#18 - Their Eyes Were Watching Each Other

A few weeks back, I sat in the passenger seat of my sister's car. She was driving us to a local farmer's market. We approached an intersection and began to swing left. A pedestrian, an older black man was near the corner and, yes, he was watching us.

Within seconds, my sister had started the turn and within seconds the older man had shouted, you're going the wrong way. My sister quickly righted the car and we went on to the market. I remember saying to her, Black folk be watching each other, and she responding, Thank God.

In Samm-Art Williams' 1979 play HOME, the central character Cephas, finds himself questioning God’s whereabouts, questioning if God was truly watching for him. After his first love deserts the town they grew up in and marries another man, he wants to know whether God is on vacation, in Miami perhaps?

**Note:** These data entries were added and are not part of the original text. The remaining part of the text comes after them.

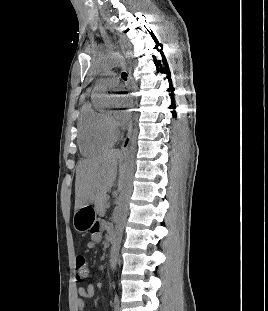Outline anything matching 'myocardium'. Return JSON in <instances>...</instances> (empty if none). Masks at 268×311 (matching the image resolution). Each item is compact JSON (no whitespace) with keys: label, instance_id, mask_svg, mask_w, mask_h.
Returning <instances> with one entry per match:
<instances>
[{"label":"myocardium","instance_id":"1","mask_svg":"<svg viewBox=\"0 0 268 311\" xmlns=\"http://www.w3.org/2000/svg\"><path fill=\"white\" fill-rule=\"evenodd\" d=\"M107 121H108L109 126L112 128V125H111L110 117H109V116H107ZM112 129H113V128H112Z\"/></svg>","mask_w":268,"mask_h":311}]
</instances>
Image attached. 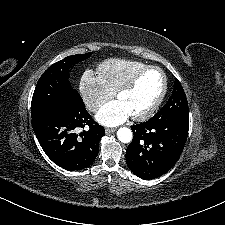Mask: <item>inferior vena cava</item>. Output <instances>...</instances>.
Segmentation results:
<instances>
[{"instance_id": "1", "label": "inferior vena cava", "mask_w": 225, "mask_h": 225, "mask_svg": "<svg viewBox=\"0 0 225 225\" xmlns=\"http://www.w3.org/2000/svg\"><path fill=\"white\" fill-rule=\"evenodd\" d=\"M98 106L99 105L97 103H92V104L89 105V109L94 111V110H96L98 108Z\"/></svg>"}]
</instances>
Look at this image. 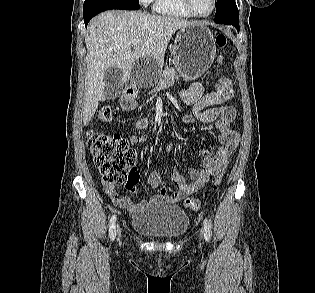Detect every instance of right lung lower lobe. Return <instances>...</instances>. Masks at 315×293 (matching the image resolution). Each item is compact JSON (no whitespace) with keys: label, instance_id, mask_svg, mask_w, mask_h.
<instances>
[{"label":"right lung lower lobe","instance_id":"98d812e1","mask_svg":"<svg viewBox=\"0 0 315 293\" xmlns=\"http://www.w3.org/2000/svg\"><path fill=\"white\" fill-rule=\"evenodd\" d=\"M139 4H130L121 0H85L84 3V23L87 26L88 22L95 15L110 9L120 10H136L139 9Z\"/></svg>","mask_w":315,"mask_h":293}]
</instances>
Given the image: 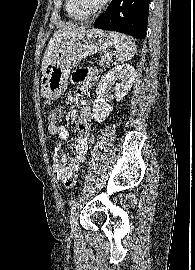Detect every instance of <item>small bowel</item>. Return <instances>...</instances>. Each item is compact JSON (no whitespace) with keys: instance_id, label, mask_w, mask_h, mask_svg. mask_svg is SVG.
I'll list each match as a JSON object with an SVG mask.
<instances>
[{"instance_id":"small-bowel-1","label":"small bowel","mask_w":195,"mask_h":270,"mask_svg":"<svg viewBox=\"0 0 195 270\" xmlns=\"http://www.w3.org/2000/svg\"><path fill=\"white\" fill-rule=\"evenodd\" d=\"M98 78L97 72L92 69H78L72 75V81L78 85L76 94H69L65 98L68 105H72L76 100L86 95L94 86ZM68 117L76 121L78 135L71 144L73 155L69 160L65 158L61 150V142L66 141L69 137V131L65 126H58L54 123L48 124V131L51 135L56 136L58 143L54 148L53 153V172L55 177L64 181L73 176L83 162L88 147L94 141V134L91 128L93 114L88 105H84L79 113L72 110Z\"/></svg>"}]
</instances>
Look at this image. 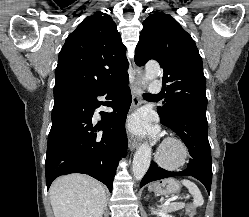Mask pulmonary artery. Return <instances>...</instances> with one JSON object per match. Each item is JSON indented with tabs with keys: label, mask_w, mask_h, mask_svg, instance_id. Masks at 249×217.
Instances as JSON below:
<instances>
[{
	"label": "pulmonary artery",
	"mask_w": 249,
	"mask_h": 217,
	"mask_svg": "<svg viewBox=\"0 0 249 217\" xmlns=\"http://www.w3.org/2000/svg\"><path fill=\"white\" fill-rule=\"evenodd\" d=\"M161 90H162L161 82L154 80L150 83L149 91L151 94L153 95L159 94L161 93Z\"/></svg>",
	"instance_id": "e3ab8cb5"
}]
</instances>
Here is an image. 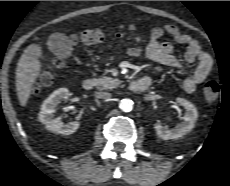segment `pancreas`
<instances>
[{
	"label": "pancreas",
	"mask_w": 230,
	"mask_h": 186,
	"mask_svg": "<svg viewBox=\"0 0 230 186\" xmlns=\"http://www.w3.org/2000/svg\"><path fill=\"white\" fill-rule=\"evenodd\" d=\"M98 90H110L118 87L121 81L111 77H102L96 80Z\"/></svg>",
	"instance_id": "pancreas-1"
}]
</instances>
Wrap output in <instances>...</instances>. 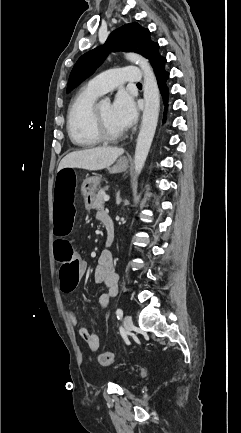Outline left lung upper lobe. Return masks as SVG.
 Here are the masks:
<instances>
[{"label":"left lung upper lobe","mask_w":241,"mask_h":433,"mask_svg":"<svg viewBox=\"0 0 241 433\" xmlns=\"http://www.w3.org/2000/svg\"><path fill=\"white\" fill-rule=\"evenodd\" d=\"M136 52L149 59L155 74L164 71L166 58L159 53V44L150 39V31L138 23L126 24L113 31L105 44L82 55L76 62L68 81L67 91L89 77L103 62L108 52Z\"/></svg>","instance_id":"left-lung-upper-lobe-1"}]
</instances>
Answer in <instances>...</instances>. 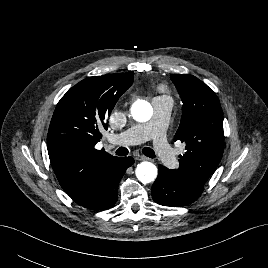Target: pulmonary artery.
<instances>
[{
	"label": "pulmonary artery",
	"mask_w": 268,
	"mask_h": 268,
	"mask_svg": "<svg viewBox=\"0 0 268 268\" xmlns=\"http://www.w3.org/2000/svg\"><path fill=\"white\" fill-rule=\"evenodd\" d=\"M152 107V121L133 126L124 135H113L111 142L133 145L152 139L155 155L159 156L166 166L174 167L177 164V158L164 135L171 109L170 103L164 97H156L152 100Z\"/></svg>",
	"instance_id": "pulmonary-artery-1"
}]
</instances>
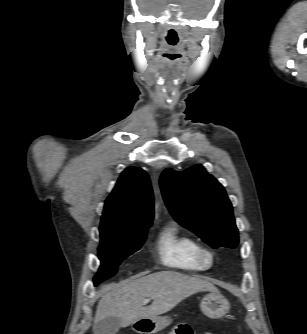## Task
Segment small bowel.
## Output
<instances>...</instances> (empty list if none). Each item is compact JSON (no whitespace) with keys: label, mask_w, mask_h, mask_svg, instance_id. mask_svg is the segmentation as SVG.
<instances>
[{"label":"small bowel","mask_w":307,"mask_h":334,"mask_svg":"<svg viewBox=\"0 0 307 334\" xmlns=\"http://www.w3.org/2000/svg\"><path fill=\"white\" fill-rule=\"evenodd\" d=\"M172 334H194L189 328L178 327ZM203 334H213L211 332H205Z\"/></svg>","instance_id":"c3829d8e"}]
</instances>
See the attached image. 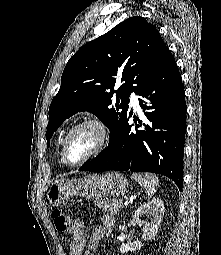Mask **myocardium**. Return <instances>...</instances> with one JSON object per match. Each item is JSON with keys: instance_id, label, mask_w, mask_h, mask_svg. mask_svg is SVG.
<instances>
[{"instance_id": "myocardium-1", "label": "myocardium", "mask_w": 221, "mask_h": 255, "mask_svg": "<svg viewBox=\"0 0 221 255\" xmlns=\"http://www.w3.org/2000/svg\"><path fill=\"white\" fill-rule=\"evenodd\" d=\"M85 127H91L96 130L97 135H98L97 144H96L95 148L82 160H80L78 162H74V163L69 162L66 157V147H67L68 141L75 132H77L78 130L85 128ZM108 138H109L108 127L103 120H101L98 117L87 118V119L81 121L80 123L76 124L74 127H72L69 130V132L66 134V136L64 137L63 142H62V147H61L62 161L64 162V164L71 166V167L81 166L84 163H86L87 161H89L90 159L97 156L104 149V147L108 141Z\"/></svg>"}]
</instances>
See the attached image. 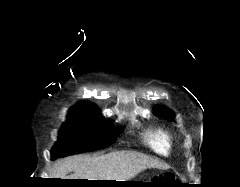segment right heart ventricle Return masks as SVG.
<instances>
[{"label": "right heart ventricle", "mask_w": 240, "mask_h": 187, "mask_svg": "<svg viewBox=\"0 0 240 187\" xmlns=\"http://www.w3.org/2000/svg\"><path fill=\"white\" fill-rule=\"evenodd\" d=\"M145 144L156 154L169 156L173 149V137L163 128H150L143 136Z\"/></svg>", "instance_id": "obj_1"}]
</instances>
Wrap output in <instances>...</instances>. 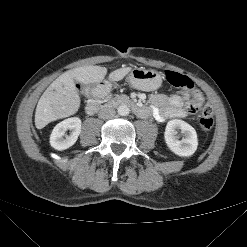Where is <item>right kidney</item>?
Masks as SVG:
<instances>
[{"mask_svg": "<svg viewBox=\"0 0 247 247\" xmlns=\"http://www.w3.org/2000/svg\"><path fill=\"white\" fill-rule=\"evenodd\" d=\"M81 123L78 117H71L58 123L50 135V145L59 151L73 146L81 133ZM67 130L71 131L70 135H66Z\"/></svg>", "mask_w": 247, "mask_h": 247, "instance_id": "ca27d5eb", "label": "right kidney"}]
</instances>
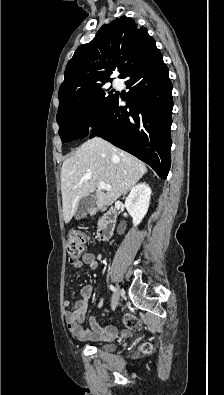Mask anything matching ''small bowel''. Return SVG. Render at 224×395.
Here are the masks:
<instances>
[{
	"label": "small bowel",
	"instance_id": "obj_1",
	"mask_svg": "<svg viewBox=\"0 0 224 395\" xmlns=\"http://www.w3.org/2000/svg\"><path fill=\"white\" fill-rule=\"evenodd\" d=\"M83 264H86L91 270H95L98 267V261L92 253H85L82 256V260L73 265L76 268H82ZM92 293L93 287L86 285L81 289L80 299L74 305L71 306L69 300L64 301V307L68 308L64 313V318L71 334L79 340H111L118 337H126L128 335L126 330L119 331L113 325L102 327L93 317L89 319V328L83 327L82 323L87 313Z\"/></svg>",
	"mask_w": 224,
	"mask_h": 395
}]
</instances>
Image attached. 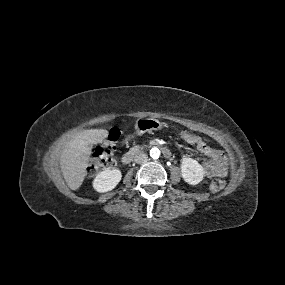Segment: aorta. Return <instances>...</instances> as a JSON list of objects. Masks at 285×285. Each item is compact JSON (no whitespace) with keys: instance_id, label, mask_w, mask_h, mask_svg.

After a harrowing journey north and choosing not to enlist in the Vietnam War, Cephas returns South, to his home, where he worked the land to its glorified bounty. He poured his heart into the land and that is where he meets back up with his first love. His home, his love, his God was never quite far from him. I venture to say that in his questioning of God, he was watching Him; their eyes were watching each other.

The play, which I saw this past Sunday at the Roundabout Theatre in New York City reminded me that through a diligent attention, through an empathic emulation, mimicking even, we can both develop and find our inner selves, we can know our ideals, we can build skill and character.

By keeping our eyes on an inspiring lot of people, places or things, whether that lot be in books, friends, in aunties, uncles or first role models; when we imitate, and mimic we can identify the best in others, and become the best of ourselves.

Who inspires you? Who do you love? If there was something in them that you could copy or mimic, what would it be?